The problem
Would you transcribe the entries below word for word, omitting all images?

START Available records

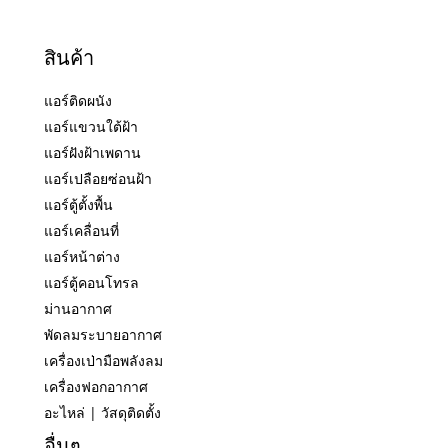
สินค้า
แอร์ติดผนัง
แอร์แขวนใต้ฝ้า
แอร์ฝังฝ้าเพดาน
แอร์เปลือยซ่อนฝ้า
แอร์ตู้ตั้งพื้น
แอร์เคลื่อนที่
แอร์หน้าต่าง
แอร์ตู้คอนโทรล
ม่านอากาศ
พัดลมระบายอากาศ
เครื่องเป่ามือพลังลม
เครื่องฟอกอากาศ
อะไหล่ | วัสดุติดตั้ง
อื่นๆ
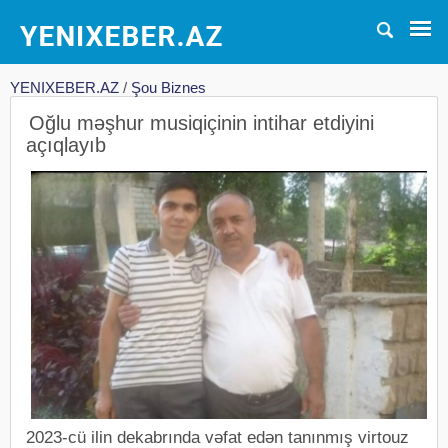
YENIXEBER.AZ
/
Şou Biznes
Oğlu məşhur musiqiçinin intihar etdiyini
açıqlayıb
2023-cü ilin dekabrında vəfat edən tanınmış virtouz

END Available records

Finished task
สินค้า
แอร์ติดผนัง
แอร์แขวนใต้ฝ้า
แอร์ฝังฝ้าเพดาน
แอร์เปลือยซ่อนฝ้า
แอร์ตู้ตั้งพื้น
แอร์เคลื่อนที่
แอร์หน้าต่าง
แอร์ตู้คอนโทรล
ม่านอากาศ
พัดลมระบายอากาศ
เครื่องเป่ามือพลังลม
เครื่องฟอกอากาศ
อะไหล่ | วัสดุติดตั้ง
อื่นๆ
YENIXEBER.AZ
/
Şou Biznes
Oğlu məşhur musiqiçinin intihar etdiyini
açıqlayıb
2023-cü ilin dekabrında vəfat edən tanınmış virtouz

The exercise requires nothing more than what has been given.